Someone got stabbed in the hallway. While police investigated this violent assault, social workers came to check up on the friend. They brought a police officer along for safety. The social worker asked the friend to let them into the bedroom. There, the social worker saw Mr Sangster holding a gun. She screamed and fled.

Police got a warrant and searched the place. They found the gun, and evidence linking Mr Sangster to the stabbing.

Mr Sangster complained that the police violated his reasonable expectation of privacy. The trial judge disagreed. So did the appeal court.

Does that mean guests have no expectation of privacy? No. It all depends upon the circumstances. In this case, the homeowner consented to the social worker's entry into the bedroom. Mr Sangster had minimal control over the bedroom. He made no contribution to he house. He shared the use of the room with everyone else in the apartment. Other guests may enjoy greater expectations of privacy.

2021.01.17 Warrant Drafting - Confidential Sources - "Step Six"

May drug dealers, and some other offenders, get busted because people in the criminal underworld tell police what they did.

When someone gives information on condition of anonymity, you owe him or her privacy. You must not reveal to the target - or anyone else - who informed on the target.

But the information serves no purpose if you can't use it.

When seeking a warrant to search or surveil the target, you can tell an issuing judge all about the confidential source and the information. Indeed, you need to explain why you can trust the source, as well as anything that suggests that should not trust the source. But if you do, you must seek a sealing order. Otherwise, the application for the warrant will be public, and the target will discover the identity of the source.

But a sealing order doesn't solve all of the problems.
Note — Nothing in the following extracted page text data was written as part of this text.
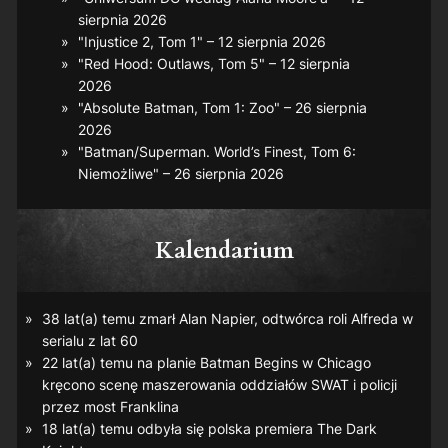
sierpnia 2026
"Injustice 2, Tom 1" – 12 sierpnia 2026
"Red Hood: Outlaws, Tom 5" – 12 sierpnia
2026
"Absolute Batman, Tom 1: Zoo" – 26 sierpnia
2026
"Batman/Superman. World’s Finest, Tom 6:
Niemożliwe" – 26 sierpnia 2026
Kalendarium
38 lat(a) temu zmarł Alan Napier, odtwórca roli Alfreda w
serialu z lat 60
22 lat(a) temu na planie
Batman Begins
w Chicago
kręcono scenę maszerowania oddziałów SWAT i policji
przez most Franklina
18 lat(a) temu odbyła się polska premiera
The Dark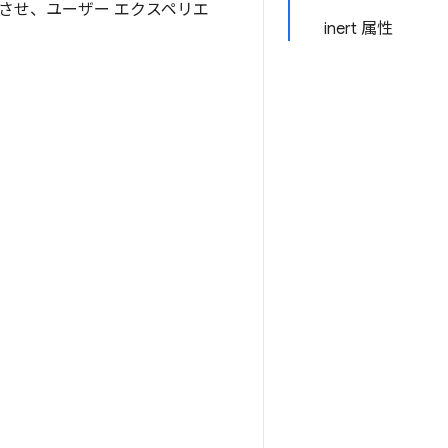
させ、ユーザー エクスペリエ
inert 属性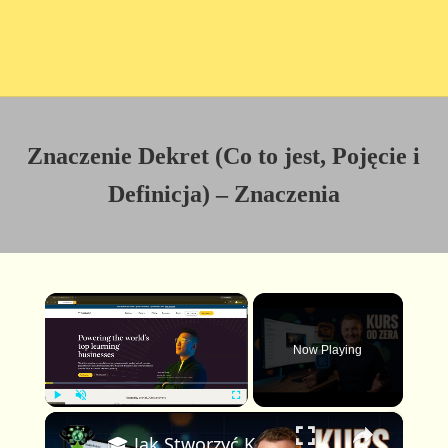
Znaczenie Dekret (Co to jest, Pojęcie i
Definicja) – Znaczenia
×
Now Playing
×
P
U
F
🎓 Jak Stworzyć Kurs Online od Zera — Pełny Tutorial dla Początkujących (Rejestracji do Publikacji)
l
n
u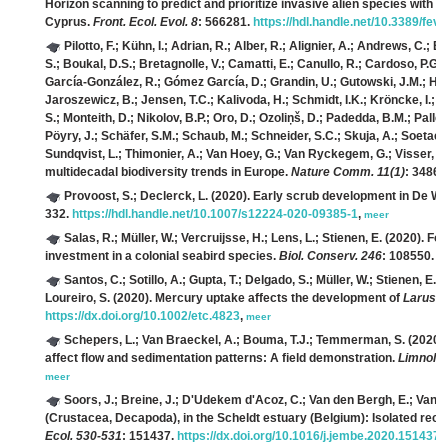
Horizon scanning to predict and prioritize invasive alien species with 
Cyprus.
Front. Ecol. Evol. 8
: 566281.
https://hdl.handle.net/10.3389/fe
Pilotto, F.; Kühn, I.; Adrian, R.; Alber, R.; Alignier, A.; Andrews, C.
S.; Boukal, D.S.; Bretagnolle, V.; Camatti, E.; Canullo, R.; Cardoso, P.G.
García-González, R.; Gómez García, D.; Grandin, U.; Gutowski, J.M.; Hada
Jaroszewicz, B.; Jensen, T.C.; Kalivoda, H.; Schmidt, I.K.; Kröncke, I.; 
S.; Monteith, D.; Nikolov, B.P.; Oro, D.; Ozoliņš, D.; Padedda, B.M.; Pallet
Pöyry, J.; Schäfer, S.M.; Schaub, M.; Schneider, S.C.; Skuja, A.; Soetaert,
Sundqvist, L.; Thimonier, A.; Van Hoey, G.; Van Ryckegem, G.; Visser, M.
multidecadal biodiversity trends in Europe.
Nature Comm. 11(1)
: 3486.
Provoost, S.; Declerck, L.
(2020). Early scrub development in De W
332.
https://hdl.handle.net/10.1007/s12224-020-09385-1
,
meer
Salas, R.; Müller, W.; Vercruijsse, H.; Lens, L.; Stienen, E.
(2020). For
investment in a colonial seabird species.
Biol. Conserv. 246
: 108550.
h
Santos, C.; Sotillo, A.; Gupta, T.; Delgado, S.; Müller, W.; Stienen, E
Loureiro, S.
(2020). Mercury uptake affects the development of
Larus f
https://dx.doi.org/10.1002/etc.4823
,
meer
Schepers, L.; Van Braeckel, A.; Bouma, T.J.; Temmerman, S.
(2020).
affect flow and sedimentation patterns: A field demonstration.
Limnol. 
meer
Soors, J.; Breine, J.; D'Udekem d'Acoz, C.; Van den Bergh, E.; Van de 
(Crustacea, Decapoda), in the Scheldt estuary (Belgium): Isolated reco
Ecol. 530-531
: 151437.
https://dx.doi.org/10.1016/j.jembe.2020.151437
,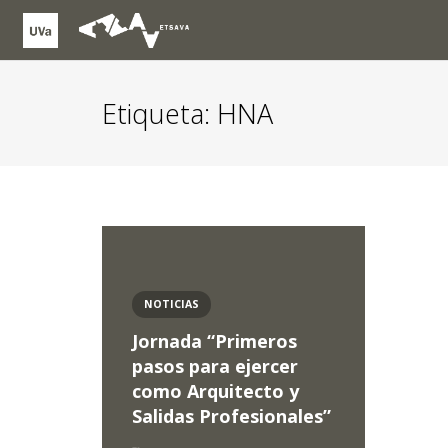
Etiqueta:
HNA
NOTICIAS
Jornada “Primeros
pasos para ejercer
como Arquitecto y
Salidas Profesionales”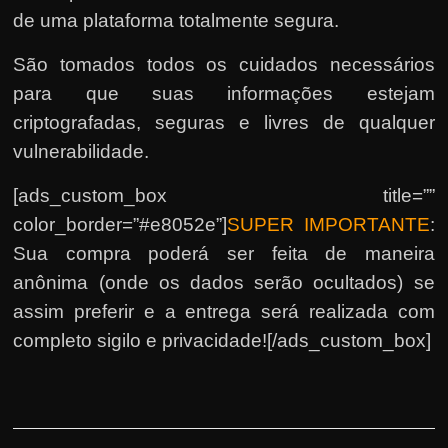
de uma plataforma totalmente segura.
São tomados todos os cuidados necessários
para que suas informações estejam
criptografadas, seguras e livres de qualquer
vulnerabilidade.
[ads_custom_box title=””
color_border=”#e8052e”]
SUPER IMPORTANTE
:
Sua compra poderá ser feita de maneira
anônima (onde os dados serão ocultados) se
assim preferir e a entrega será realizada com
completo sigilo e privacidade![/ads_custom_box]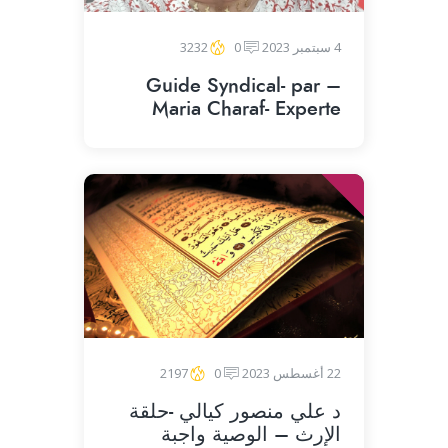
4 سبتمبر 2023
0
3232
– Guide Syndical- par
Maria Charaf- Experte
22 أغسطس 2023
0
2197
د علي منصور كيالي -حلقة
الإرث – الوصية واجبة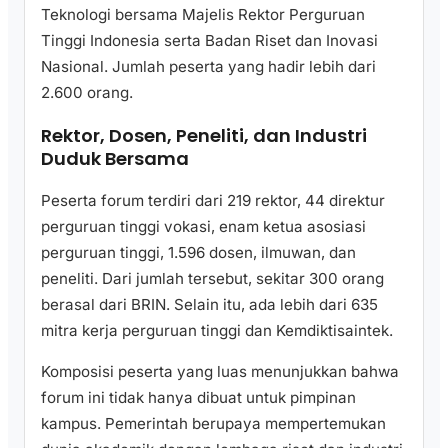
Teknologi bersama Majelis Rektor Perguruan
Tinggi Indonesia serta Badan Riset dan Inovasi
Nasional. Jumlah peserta yang hadir lebih dari
2.600 orang.
Rektor, Dosen, Peneliti, dan Industri
Duduk Bersama
Peserta forum terdiri dari 219 rektor, 44 direktur
perguruan tinggi vokasi, enam ketua asosiasi
perguruan tinggi, 1.596 dosen, ilmuwan, dan
peneliti. Dari jumlah tersebut, sekitar 300 orang
berasal dari BRIN. Selain itu, ada lebih dari 635
mitra kerja perguruan tinggi dan Kemdiktisaintek.
Komposisi peserta yang luas menunjukkan bahwa
forum ini tidak hanya dibuat untuk pimpinan
kampus. Pemerintah berupaya mempertemukan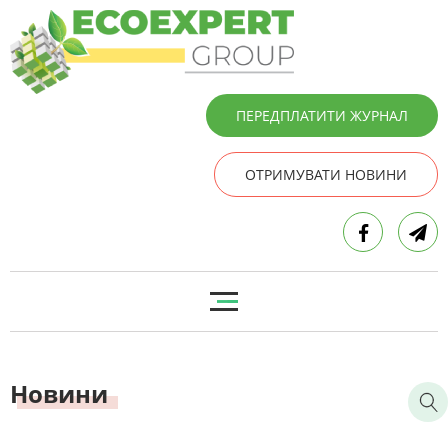
ПЕРЕДПЛАТИТИ ЖУРНАЛ
ОТРИМУВАТИ НОВИНИ
Новини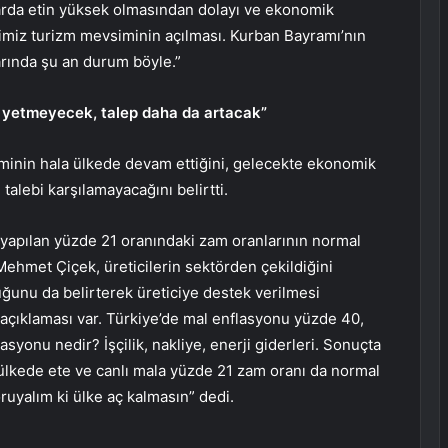
rda etin yüksek olmasından dolayı ve ekonomik
miz turizm mevsiminin açılması. Kurban Bayramı’nın
larında şu an durum böyle.”
e yetmeyecek, talep daha da artacak”
iminin hala ülkede devam ettiğini, gelecekte ekonomik
alebi karşılamayacağını belirtti.
 yapılan yüzde 21 oranındaki zam oranlarının normal
Mehmet Çiçek, üreticilerin sektörden çekildiğini
uğunu da belirterek üreticiye destek verilmesi
 açıklaması var. Türkiye’de mal enflasyonu yüzde 40,
yonu nedir? İşçilik, nakliye, enerji giderleri. Sonuçta
ülkede ete ve canlı mala yüzde 21 zam oranı da normal
koruyalım ki ülke aç kalmasın” dedi.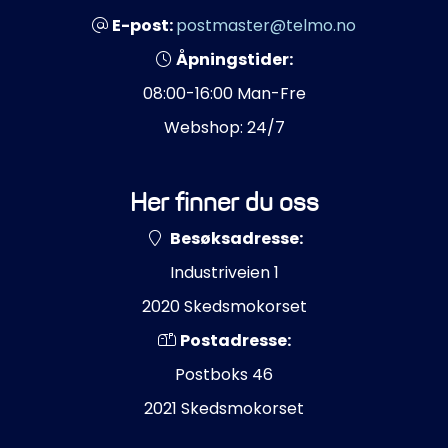
E-post:
postmaster@telmo.no
Åpningstider:
08:00-16:00 Man-Fre
Webshop: 24/7
Her finner du oss
Besøksadresse:
Industriveien 1
2020 Skedsmokorset
Postadresse:
Postboks 46
2021 Skedsmokorset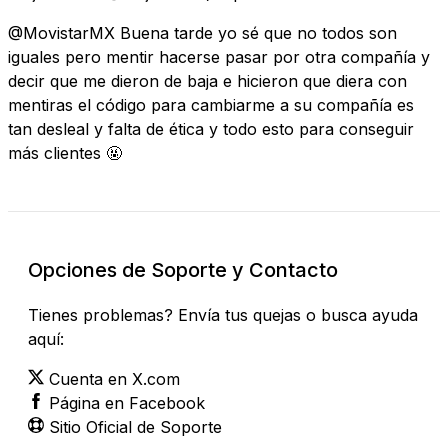
@MovistarMX Buena tarde yo sé que no todos son
iguales pero mentir hacerse pasar por otra compañía y
decir que me dieron de baja e hicieron que diera con
mentiras el código para cambiarme a su compañía es
tan desleal y falta de ética y todo esto para conseguir
más clientes 🤬
Opciones de Soporte y Contacto
Tienes problemas? Envía tus quejas o busca ayuda
aquí:
Cuenta en X.com
Página en Facebook
Sitio Oficial de Soporte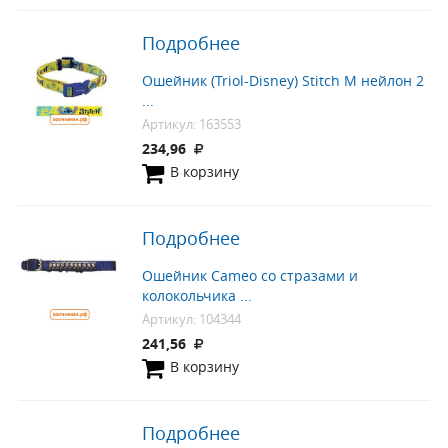
Подробнее
Ошейник (Triol-Disney) Stitch М нейлон 2
...
Артикул: 163553
234,96
В корзину
Подробнее
Ошейник Cameo со стразами и
колокольчика ...
Артикул: 104344
241,56
В корзину
Подробнее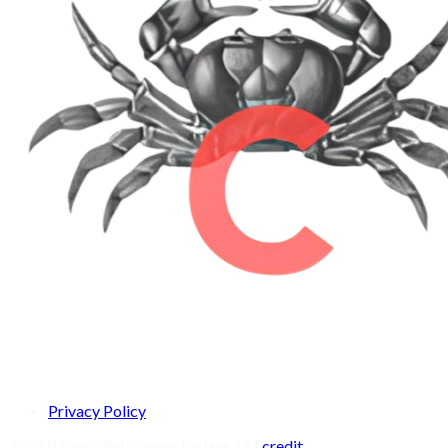
Privacy Policy
2026 Il Pauro del Conero | relase 15 |
credit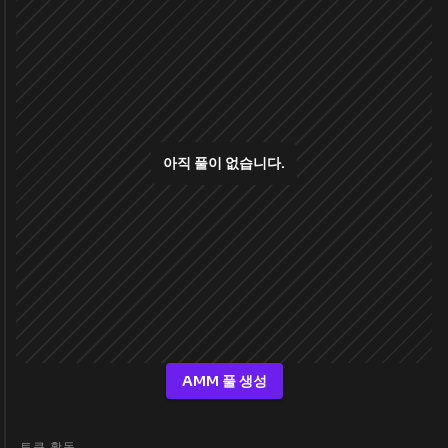
아직 풀이 없습니다.
AMM 풀 생성
토큰 활동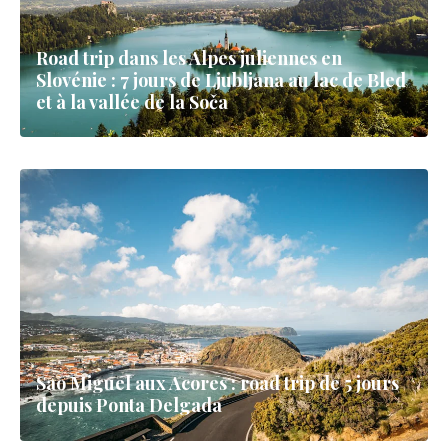
Road trip dans les Alpes juliennes en
Slovénie : 7 jours de Ljubljana au lac de Bled
et à la vallée de la Soča
Sao Miguel aux Acores : road trip de 5 jours
depuis Ponta Delgada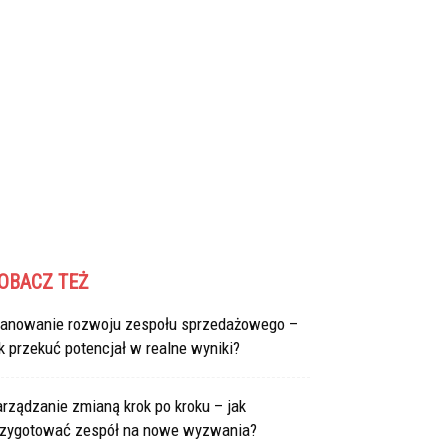
OBACZ TEŻ
lanowanie rozwoju zespołu sprzedażowego –
k przekuć potencjał w realne wyniki?
rządzanie zmianą krok po kroku – jak
rzygotować zespół na nowe wyzwania?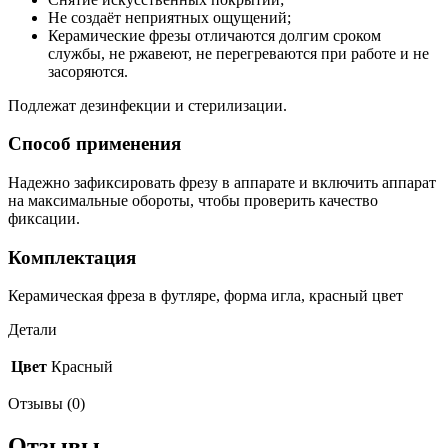
Не создаёт неприятных ощущений;
Керамические фрезы отличаются долгим сроком
службы, не ржавеют, не перегреваются при работе и не
засоряются.
Подлежат дезинфекции и стерилизации.
Способ применения
Надежно зафиксировать фрезу в аппарате и включить аппарат
на максимальные обороты, чтобы проверить качество
фиксации.
Комплектация
Керамическая фреза в футляре, форма игла, красный цвет
Детали
Цвет
Красный
Отзывы (0)
Отзывы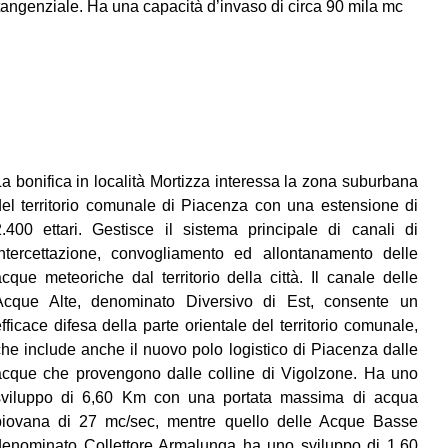
tangenziale. Ha una capacità d’invaso di circa 90 mila mc
La bonifica in località Mortizza interessa la zona suburbana
del territorio comunale di Piacenza con una estensione di
2.400 ettari. Gestisce il sistema principale di canali di
intercettazione, convogliamento ed allontanamento delle
acque meteoriche dal territorio della città. Il canale delle
Acque Alte, denominato Diversivo di Est, consente un
fficace difesa della parte orientale del territorio comunale,
che include anche il nuovo polo logistico di Piacenza dalle
acque che provengono dalle colline di Vigolzone. Ha uno
sviluppo di 6,60 Km con una portata massima di acqua
piovana di 27 mc/sec, mentre quello delle Acque Basse
denominato Collettore Armalunga ha uno sviluppo di 1,60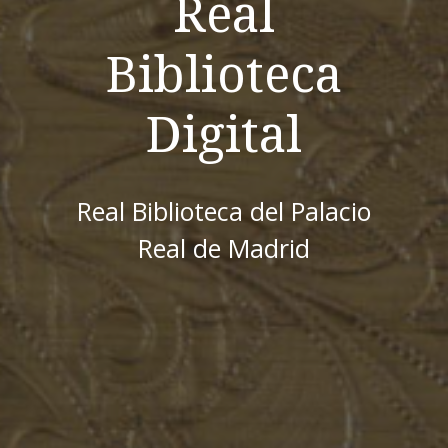
Real
Biblioteca
Digital
Real Biblioteca del Palacio
Real de Madrid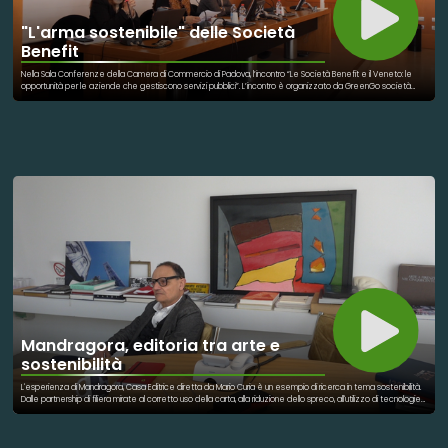
"L'arma sostenibile" delle Società
Benefit
Nella Sala Conferenze della Camera di Commercio di Padova, l’incontro “Le Società Benefit e il Veneto: le
opportunità per le aziende che gestiscono servizi pubblici”. L’incontro è organizzato da GreenGo società
benefit, azienda con sede a Padova che si occupa di accompagnamento alla sostenibilità, con il patrocinio di
Assobenefit (associazione di categoria delle Società Benefit), della Camera di Commercio di Padova e di
Confservizi Veneto (associazione di categoria delle imprese di gestione dei servizi, di proprietà degli Enti
Locali ed a capitale pubblico-privato). Le Società Benefit, introdotte dalla legge 28 dicembre 2015, sono una
nuova formula giuridica di impresa che porta le aziende a dichiarare nel proprio statuto e a rendicontare in
report annuali obiettivi di beneficio comune che superino la generazione degli utili (benessere dei
dipendenti, supporto al territorio, lotta all'inquinamento etc). Nell’incontro si analizzerà l’opportunità che le
aziende che gestiscono servizi
Mandragora, editoria tra arte e
sostenibilità
L'esperienza di Mandragora, Casa Editrice diretta da Mario Curia è un esempio di ricerca in tema sostenibilità.
Dalle partnership di filiera mirate al corretto uso della carta, alla riduzione dello spreco, all'utilizzo di tecnologie
ecologiche. E poi ancora con la struttura che ospita la sede d'impresa, creata seguendo i principi del risparmio
energetico, del riutilizzo, del minor impatto ambientale possibile.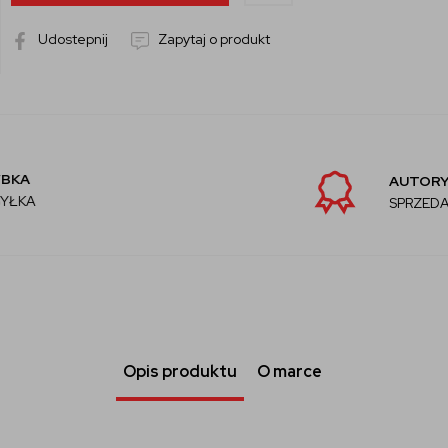
Udostepnij
Zapytaj o produkt
AUTORYZOWANY
SPRZEDAWCA
Opis produktu
O marce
Confidential sources seem easy to deal with, but they get complicated fast.

If you bust the target, and he gets charged, he will demand a fair trial. Part of a fair trial involves reviewing the police work to see if it was done properly. That includes reviewing the application for the warrant.

And so we engage in the imprecise science of redacting.  We give the defence a copy of the application, but we remove from the copy anything which might identify the source. The defence then tells the judge that the redacted application lacks sufficient detail to justify the warrant, hoping that the judge will agree.

That's what happened in the case of Mr Perkins, 2021 BCCA 9. And the trial judge agreed that the redacted application failed to support the warrants at issue.

Not all was lost.

The Crown asked the judge to take "step six of the procedure laid out in R. v. Garofoli, 1990 CanLII 52 (SCC)".

The prosecutor showed the judge some of the original application, and provided a summary to defence of what it contained. The judge agreed that the summary adequately informed defence of the contents of the hidden material that defence could check to see if police did their job properly.

Complicated? Yes. Successful? Yes. The trial judge found that the additional information justified the production order at issue. That led to Mr Perkins' conviction.

On the appeal, defence complained that the redactions left the application looking imprecise and vague.  For example:

Source E “picked up cocaine [redacted] from the person he identified in the booking photo” as “[name]”

Suppose the redacted word was "scales" or "pipes" instead of "powder".

This argument could have succeeded. It didn't in this case.

Officers who draft applications for warrants, production orders, tracking devices and the like would be wise to draft in anticipation of the redacting, and judicial review.

In this case, the defence argument would have been avoided by writing:

Source E “picked up cocaine in the form of powder     from the person he identified in the booking photo ...

A redacted version of this sentence would not reveal the form of the cocaine, but would clearly establish that Source E acquired cocaine.

You might ask why there is extra space after the word "powder". That's to make it more difficult for someone to figure out what the redacted words are. One can't type the possible words and see if they fit.

If you don't understand "step six", this decision explains it fairly well.